UMPS and its two separate domains, ODCase and OPRTase, have been shown to be essential to viability in eukaryotic parasites such as L. donovani or P. falciparum. Since UMPS, ODCase and OPRTase are different between organisms, research on species-specific inhibitors has been performed.

== Inhibition ==

=== OPRTase ===

Studies on OPRTase inhibition are based on substrate analogues. In Mycobacterium tuberculosis, two of the most promising inhibitors are 2,6-dihydroxipyridine-4-carboxylic acid and 3-benzylidene-2,6-dioxo-1,2,3,6-tetrahydropyridine-4-carboxylic acid. Union enthalpy and enthropy from the latter correspond to high-affinity ligands. Properties such as lipophilicity, solubility, permeability, and equilibrium constants are under study.

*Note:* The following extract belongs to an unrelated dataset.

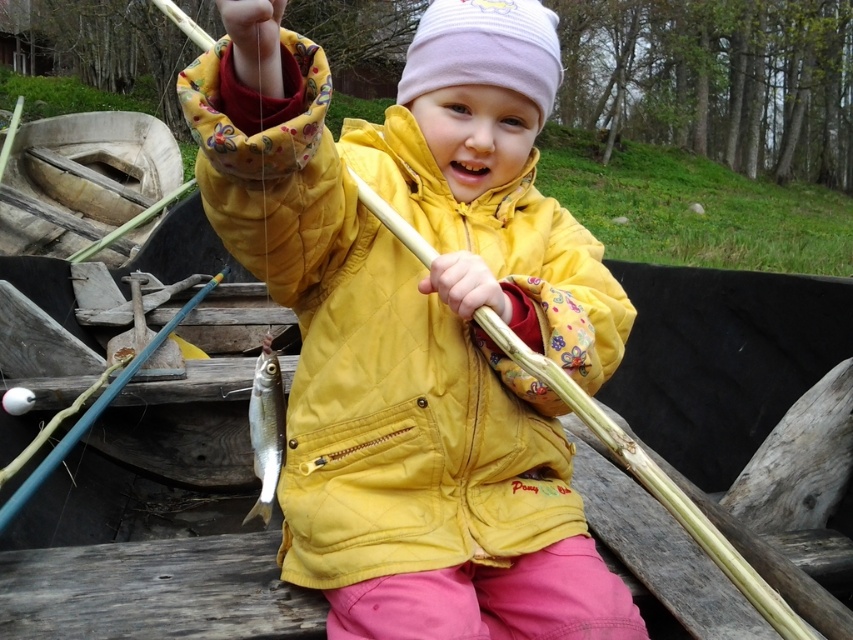 You are standing on the dock and see the yellow quilted jacket at center in the boat. If you want to throw a life preserver to the jacket, will it reach?

The yellow quilted jacket at center is 23.05 inches away from the viewer. Since the life preserver can travel that distance, it will reach the jacket.

You are a photographer trying to capture the child and the fish in the boat. Since you want both the yellow quilted jacket at center and the shiny silver fish at center in the frame, which object should you focus on first to ensure both are in the shot?

The yellow quilted jacket at center is positioned on the right side of the shiny silver fish at center, so focusing on the shiny silver fish at center first would allow you to frame both objects together since they are closely positioned.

Selenilation products have also been used. Abdo et al. (2010) performed reactions on 2-ethoxiethanselenic acid using electron-rich aromatic substrates to produce (2-ethoxiethyl)seleno ethers. These are able to become aryl-selenilated products such as the 5-uridinyl family, which has shown inhibition at submicromolar concentrations in P. falciparum and H. sapiens.

=== ODCase ===

ODCase inhibitors also come from substrate analogues such as modifications on the OMP or UMP rings. In H. sapiens, ODCase has been inhibited by halide compounds derived from UMP (e.g., 5-FUMP, 5-BrUMP, 5-IUMP, and 6-IUMP.)

In Methanobacterium thermoautotrophicum, a different strategy has been applied, modifying weak interacting ligands as cytidine-5'-monophosphate, which derivates into barbiturate ribonucleoside-5'-monophosphate, xantosine-5'-monophosphate. P. falciparum ODCase has been successfully inhibited by modifications on cytidine-5'-monophosphate N3 and N4.